A CONCILIATION process headed by a retired High Court judge may now be brought into play in an attempt to solve the ongoing row over the Priory Hall apartments in north Dublin.
Residents of the complex in Donaghmede are to consider a proposal by Dublin City Council for a resolution process chaired by a retired judge, the Supreme Court heard yesterday.
Such a process would be chaired by Mr Justice Finnegan, former president of the High Court. However, the residents have yet to decide upon their response to the proposal.
The legal proceedings have now been postponed for three months in order to allow the conciliation process to go ahead.

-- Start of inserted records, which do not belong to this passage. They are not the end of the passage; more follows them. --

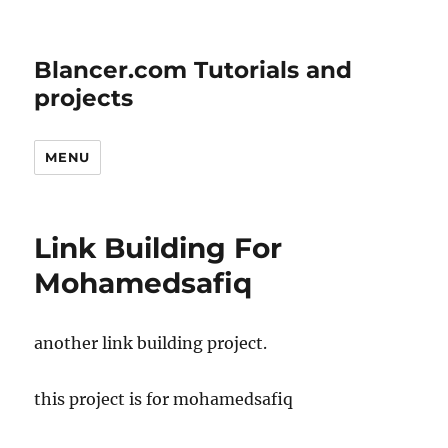
Blancer.com Tutorials and
projects
MENU
Link Building For
Mohamedsafiq
another link building project.
this project is for mohamedsafiq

The Supreme Court was due to hear an appeal next Tuesday against a number of orders made by the High Court last October, directing the council to assume responsibility and pay the accommodation costs for the evacuated residents, as well as bearing the costs of storing their belongings.
Thomas McFeely, whose Coalport Building Company built Priory Hall, was not involved in the council's appeal. He is separately appealing an order jailing him for contempt and fining him €1m for failure to carry out repairs.
The Supreme Court yesterday agreed to a request from lawyers for the council and the residents to postpone next week's hearing.
The judges heard that the retired judge would act as chairman of the resolution process and would produce a report making a number of recommendations aimed at resolving the situation at Priory Hall.
If the resolution process goes ahead, it is hoped that it will involve not just the residents and the council but also lending institutions, banks and building societies.
Lawyers for the residents have recommended that they vote in favour of the proposal.
The residents said later that they had been calling for dialogue with all parties "since we were evacuated from our homes six months ago and (we) welcome any attempts to facilitate a resolution."
They continued: "Due to the short timespan involved, the proposal has yet to be put to all residents for their consideration and agreement. Until such time as this happens, we will be making no further comment."
Environment Minister Phil Hogan said the proposed conciliation process "provides an appropriate context for the parties concerned to work together towards identifying a way forward".
He added: "I would encourage the financial institutions, the residents and Dublin City Council to have an open mind and to engage fully with this new process and give it every chance to succeed."